To make the most of winter training, Gregory suggests you:
Invest in the right cycling gear. Having a thermal jacket, base layer, gloves, and head, neck, leg, and arm warmers is crucial for braving the coldest British winters. Donning bright or reflective outer layers is recommended to enhance visibility.
Since roads are often wet, make sure to wash your bike frequently, especially when road gritters are out. Protect your bike frame from salt corrosion. You may also want to switch to wider, grippier tires for better traction.
Plan your routes carefully. Opt for well-travelled roads that are more likely to be salted and avoid areas prone to freezing puddles. Shorter rides will let you make the most of the limited daylight hours. If cycling in the dark, equip yourself with powerful lights and ensure they are charged before each ride.

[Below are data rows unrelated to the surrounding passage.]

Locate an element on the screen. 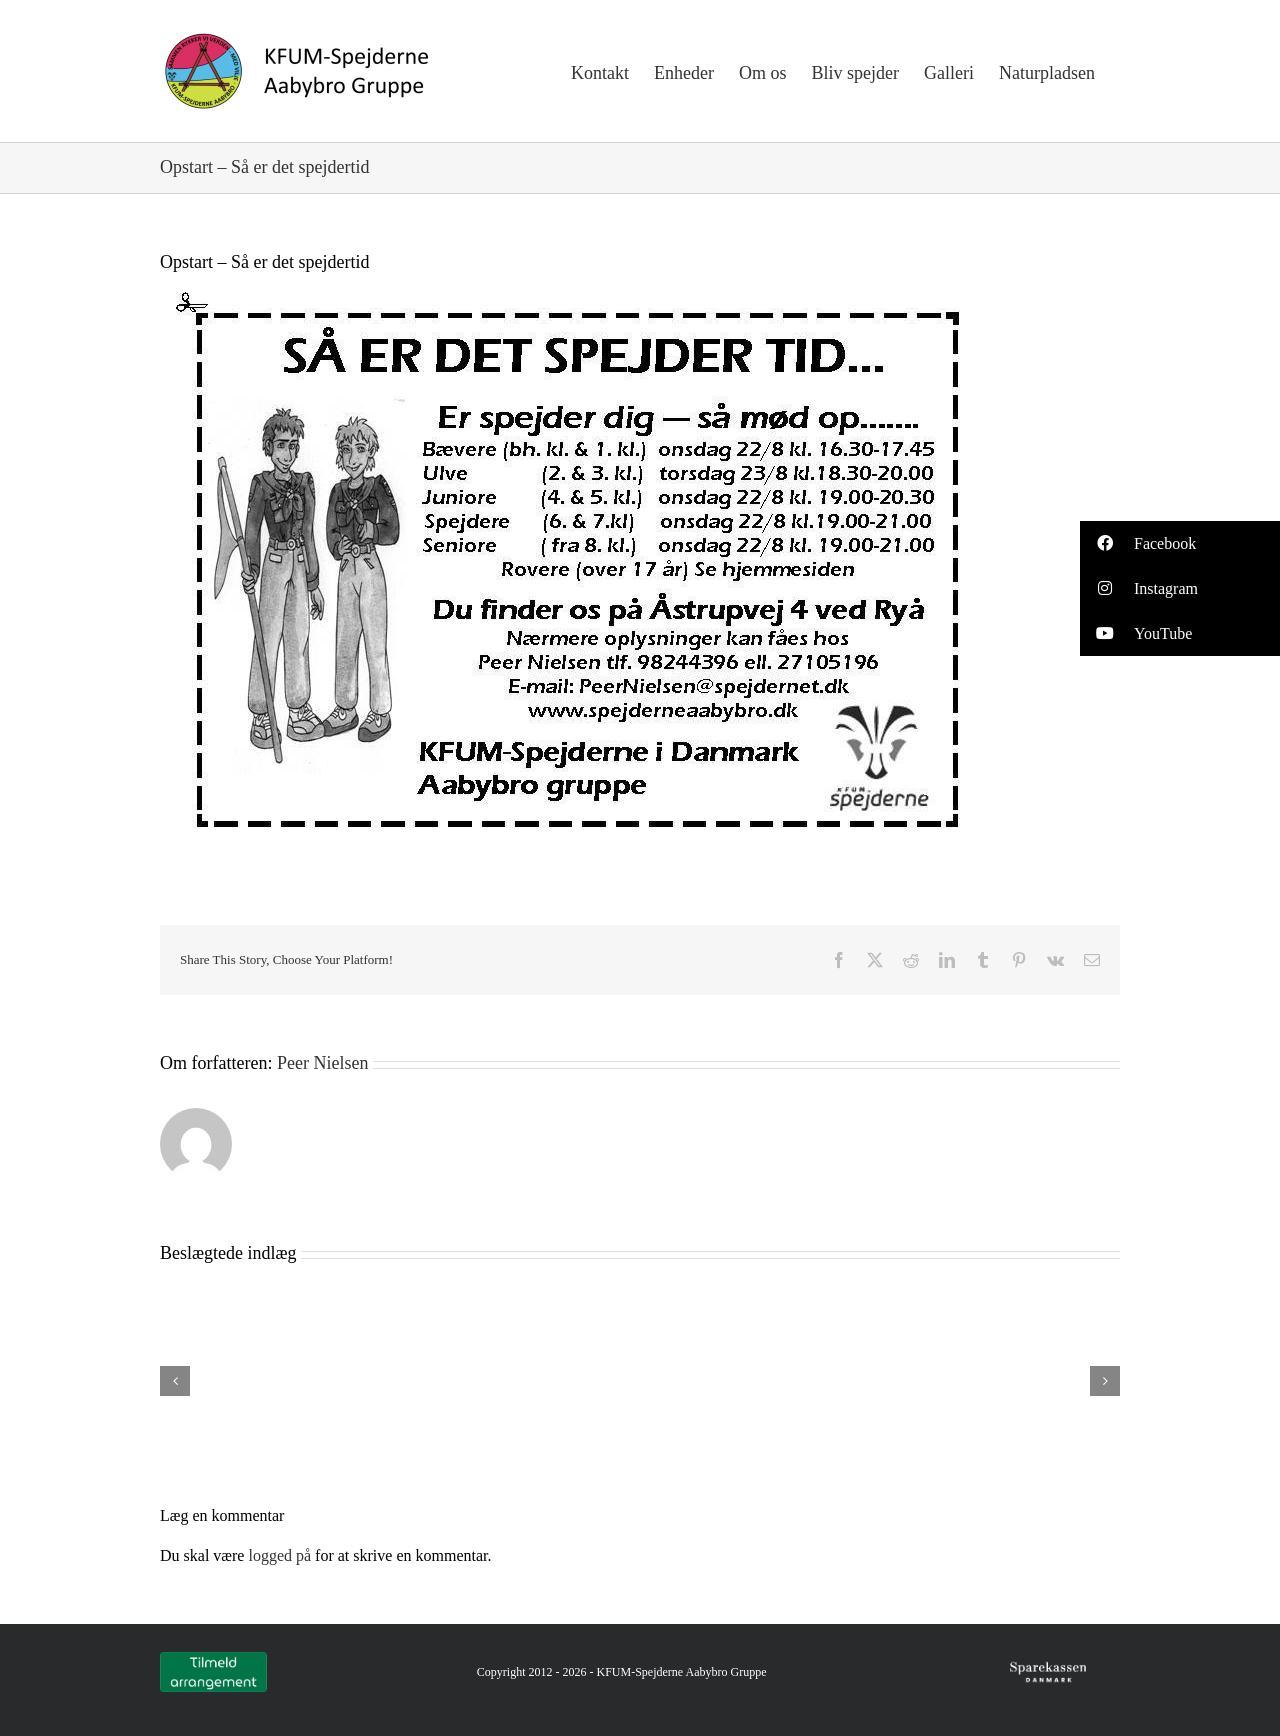 Image resolution: width=1280 pixels, height=1736 pixels. logged på is located at coordinates (281, 1555). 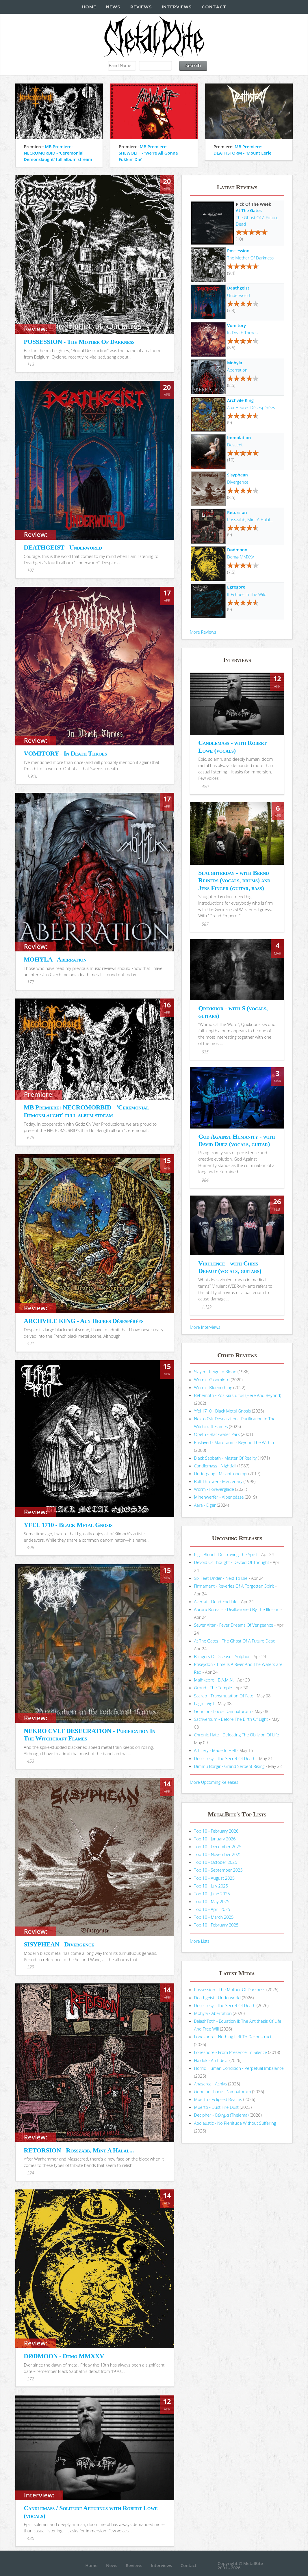 This screenshot has height=2576, width=308. What do you see at coordinates (233, 1625) in the screenshot?
I see `Sewer Altar - Fever Dreams Of Vengeance` at bounding box center [233, 1625].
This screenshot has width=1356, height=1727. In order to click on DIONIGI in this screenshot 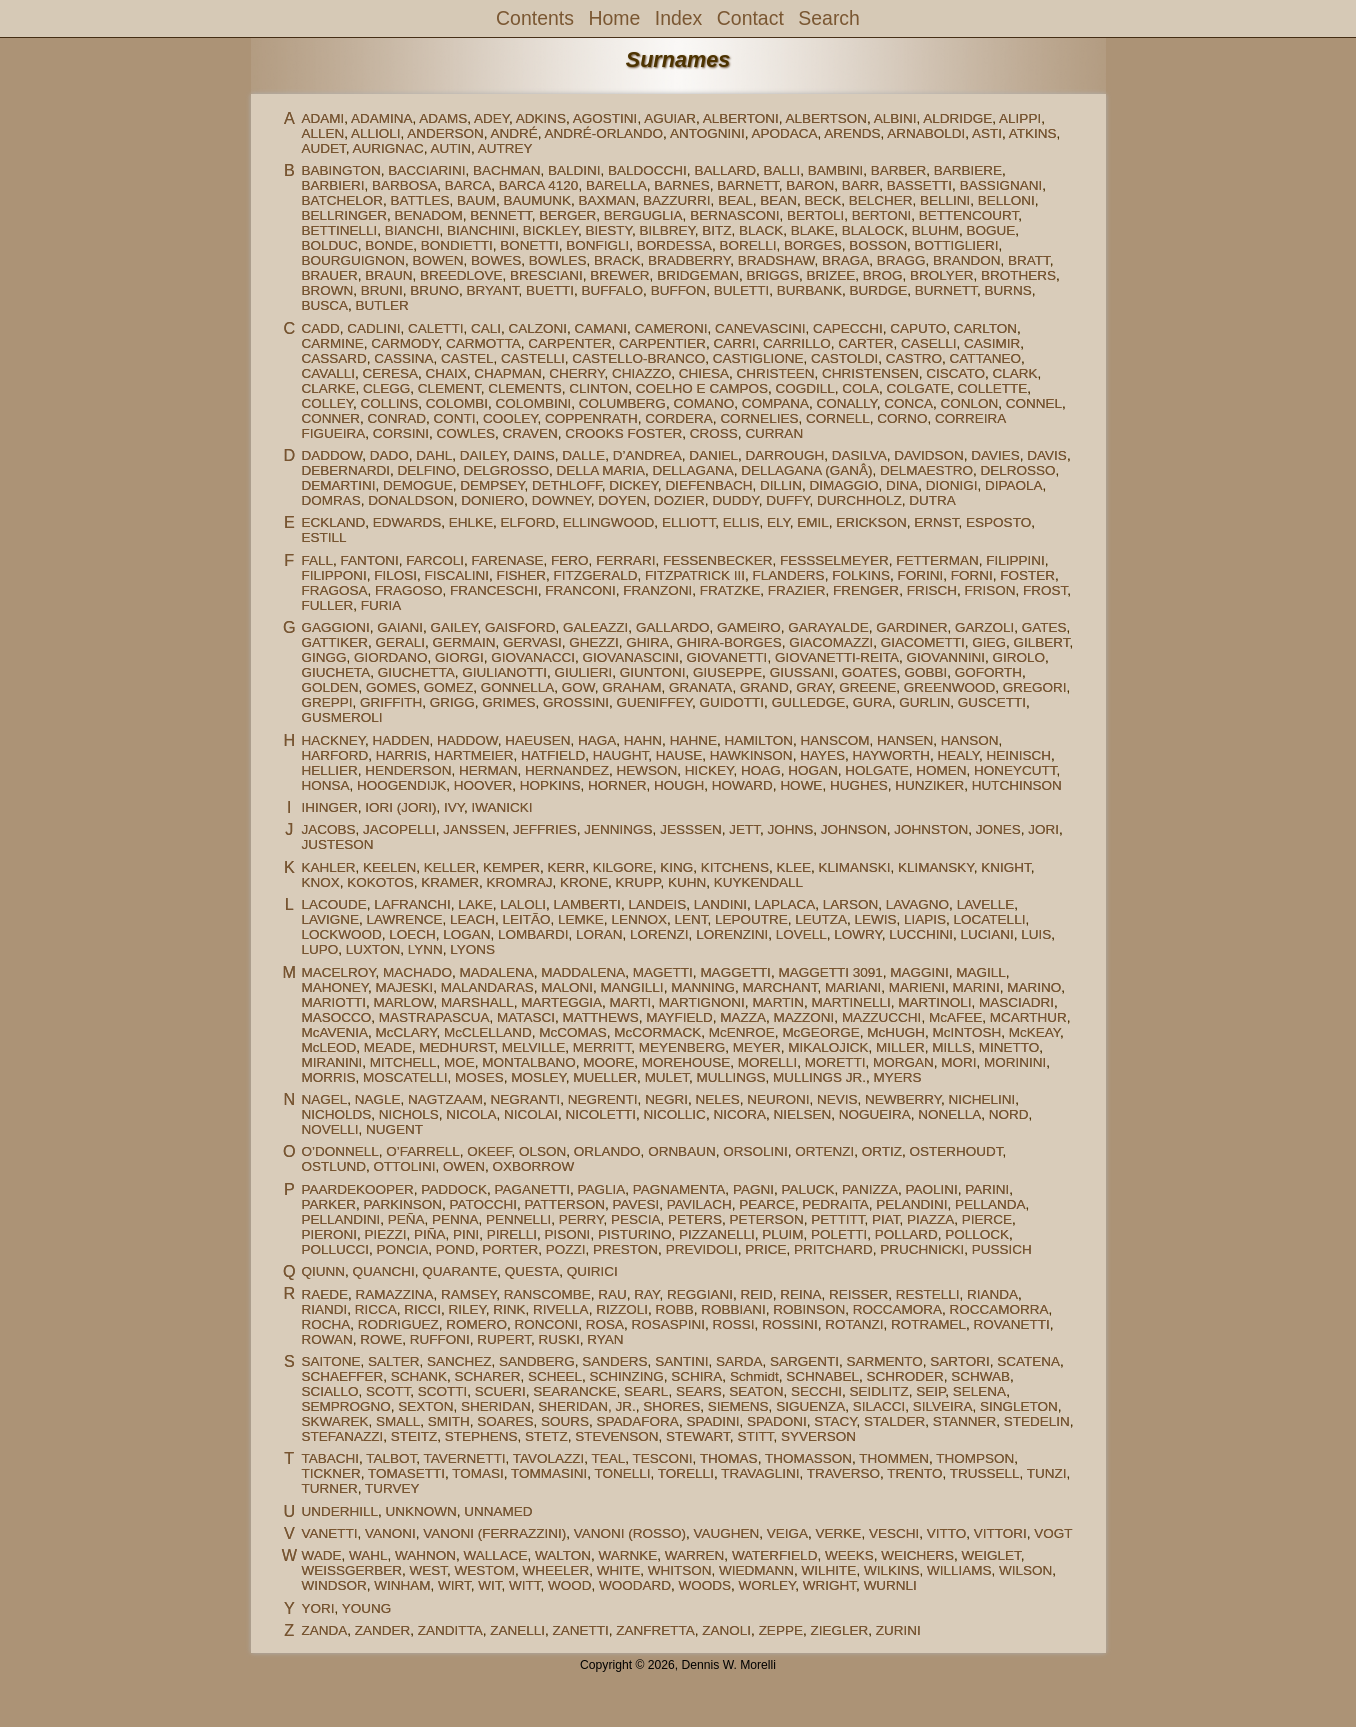 , I will do `click(952, 485)`.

Yo adds that we shouldn’t forget hydration in winter, or to stay stocked up with a good source of carbohydrates to keep your energy up as we burn more calories to keep warm in the cold. “We can often blame the weather conditions for quick fatigue when all we need to do is make a slight adjustment to our nutrition during this period,” he says.
“It’s always important to remember ‘why’ you hop on that bike,” Yo continues. “If it’s a fitness goal you are training for, keep that fresh in your mind with visual reminders in your day-to-day routine, e.g., a motivational quote on your bathroom mirror.”
Crucially, Yo adds that it’s OK to take it easy over winter, too. “Athletes have on and off seasons and so can you. If you normally go on the bike four times a week, you might want to change it to just two, or if you normally do a 60-minute session, switch it to just 45 or 30 minutes instead.”
Exercises to try to keep my cycling on track
During the height of winter, even the most dedicated cyclists may not be able to cycle as frequently. Gregory suggests jumping on an indoor bike or investing in a turbo trainer as a workaround. “If that sounds dull, try an immersive online training platform like Zwift, which gamifies the experience, enabling you to train, ride, and compete in stunning virtual fantasy worlds,” he suggests, also pointing to other platforms like TrainerRoad and Sufferfest.
To help you get the most out of your workout, Yo recommends an increased focus on warming up before jumping in the saddle. “Our muscles are less flexible and responsive in cold weather,” he says. “Cold weather can also restrict the blood vessels, which may limit the blood flow, and breathing cold air can be harsher on your lungs and airways. A pre-cycling routine gets the blood flow to your muscles to activate them for exercise, preventing injuries and lubricating your joints.”
Outside of the above, Yo recommends the drills below to help you stay in tip-top shape when the weather is keeping you indoors.
1. Mobilise – Squat
“Squats are perfect for getting ready for the saddle as it hits the glutes, quads, hamstrings, and calves,” he says.